(661f) Towards Domain-Informed Machine Learned Models from High Throughput Experimental Data | AIChE

(661f) Towards Domain-Informed Machine Learned Models from High Throughput Experimental Data

Authors 

Rangarajan, S. - Presenter, Lehigh University - Dept of Chem & Biomolecular
Takac, M., Lehigh University
Ziu, K., MBZUAI
High throughput experimental (HTE) data are increasingly becoming available heterogeneous catalysis, whereby a large space of materials and reaction conditions can be sampled to identify suitable catalyst candidates for a target reaction. We posit that such data intrinsically contain kinetic information and, therefore, developing data-driven kinetic models can allow for understanding the underlying chemistry and catalyst trends as well as discovering optimal catalysts and operating conditions. We further posit that incorporating available domain information (such as mass balance, plausible reactions, equilibrium/non-equilibrium thermodynamics, etc.) will improve the robustness and generalizability of such models.

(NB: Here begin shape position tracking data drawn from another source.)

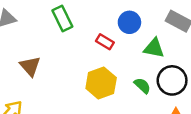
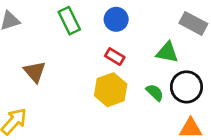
blue circle: (129, 22) -> (116, 19), moved
red rectangle: (105, 42) -> (115, 57), moved

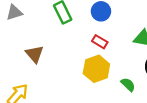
green semicircle: (155, 92) -> (128, 85), moved

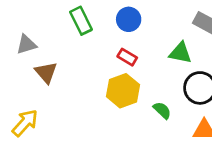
gray triangle: (14, 12) -> (26, 45), moved

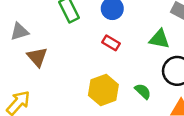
yellow hexagon: (123, 91) -> (103, 90), moved

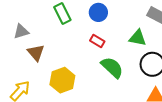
yellow hexagon: (103, 90) -> (62, 80), moved
green semicircle: (143, 91) -> (112, 67), moved, size x1.6

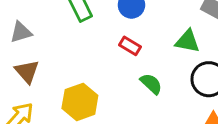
brown triangle: (36, 53) -> (27, 72), moved
green semicircle: (112, 67) -> (151, 84), size x0.7

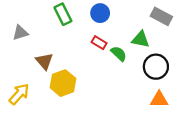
brown triangle: (27, 72) -> (44, 61), moved
green semicircle: (151, 84) -> (119, 54), moved

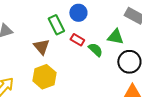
green rectangle: (63, 14) -> (56, 25), moved
brown triangle: (44, 61) -> (41, 47), moved

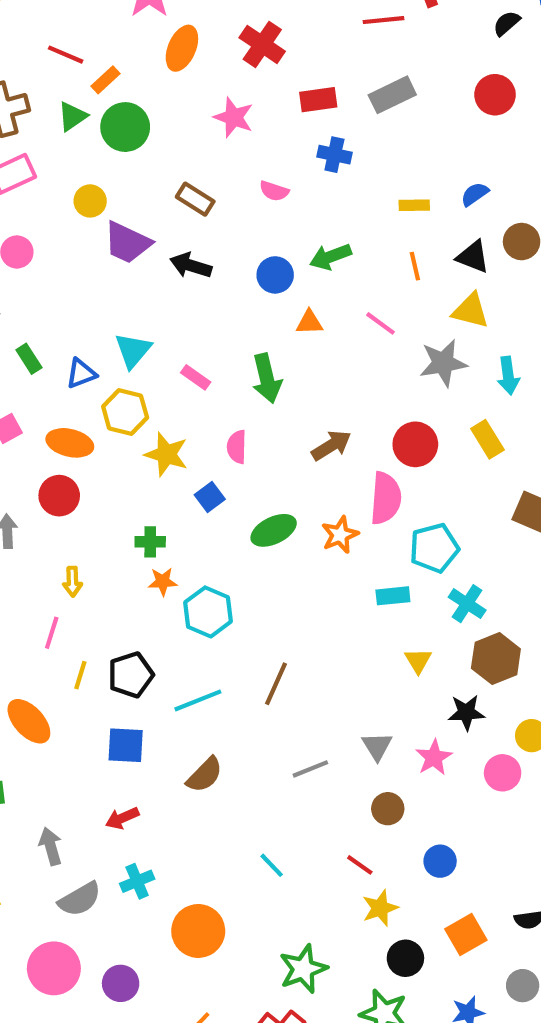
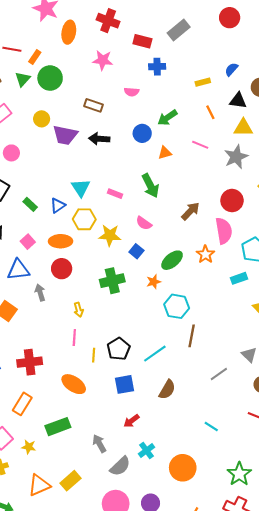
red rectangle: (318, 100) -> (142, 41), turned 36
pink semicircle: (237, 447) -> (144, 223), turned -42
green cross: (150, 542) -> (112, 281), size x1.6
orange star: (163, 582) -> (154, 282), moved
cyan hexagon: (208, 612) -> (177, 306), moved

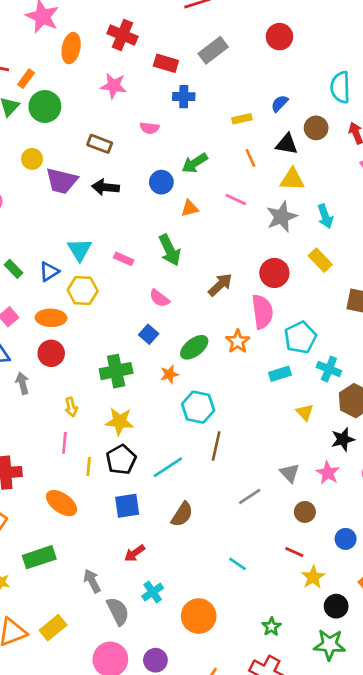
yellow star: (110, 235) -> (120, 421), moved
gray semicircle: (120, 466) -> (118, 611), turned -75
green star: (239, 474) -> (271, 627), size x0.6

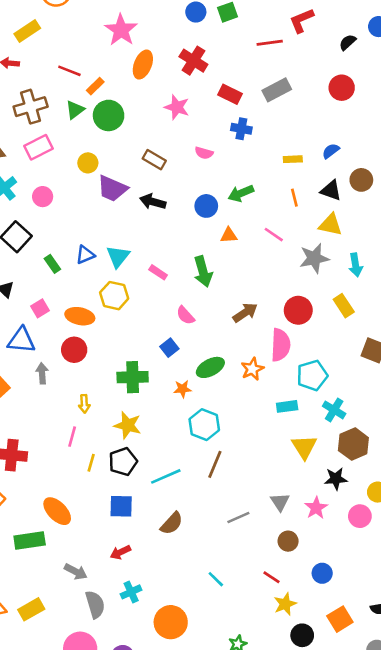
blue triangle: (49, 271) -> (85, 255), moved
yellow triangle: (305, 412) -> (304, 447), size x1.5
orange ellipse: (62, 503) -> (57, 511), moved
gray arrow: (92, 581) -> (76, 572), turned 135

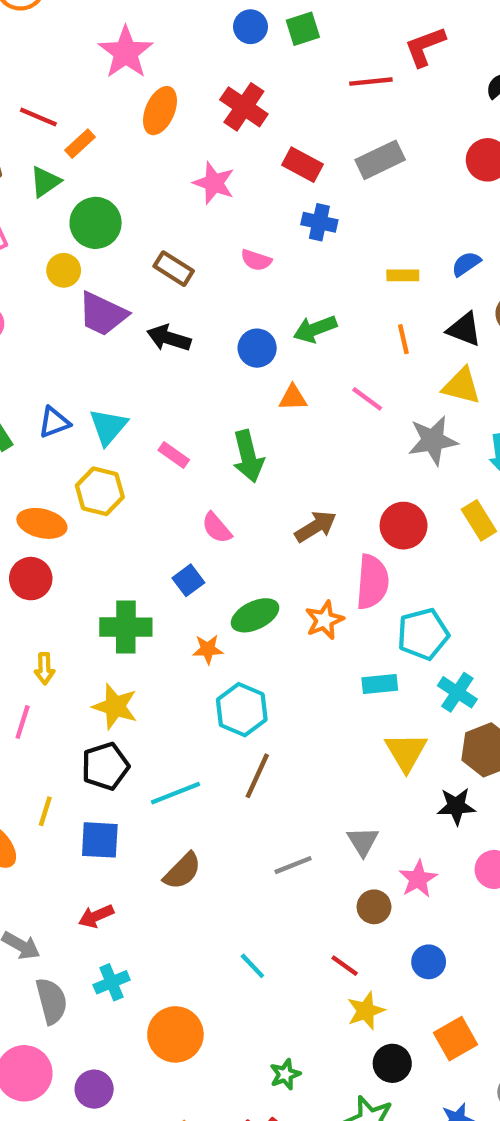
green circle: (109, 115) -> (96, 223), moved
yellow line: (91, 463) -> (45, 811), moved
pink star: (316, 508) -> (418, 879), moved

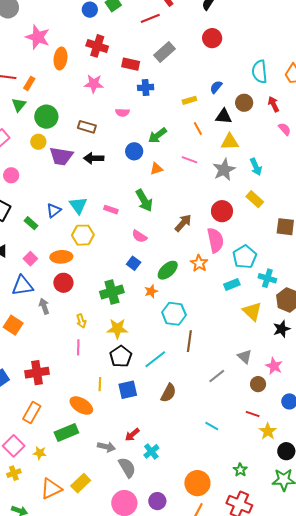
red arrow: (96, 916) -> (132, 435), moved
orange circle: (175, 1034) -> (197, 483), moved

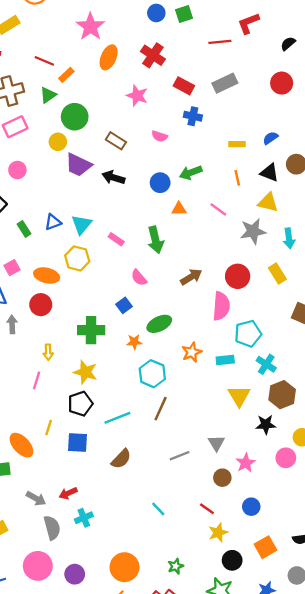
orange star: (199, 263) -> (192, 352), moved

In this talk, we will present how such data-driven kinetic models can be developed from HTE data with an illustrative example of oxidative coupling of methane. In particular, we will discuss three approaches. First, we will show that simple neural network models can be trained but keeping in mind plausible reactions of the system. Second, we will show how reactor design equations can be approximated by training residual deep neural networks. Third, we will demonstrate how treating the packed bed reactor system of the experimental set up using neural ordinary differential equations allows for building rate models that are both chemistry cognizant and thermodynamically consistent. This work, thereby, extends the general idea of physics-informed machine learning to building reaction models.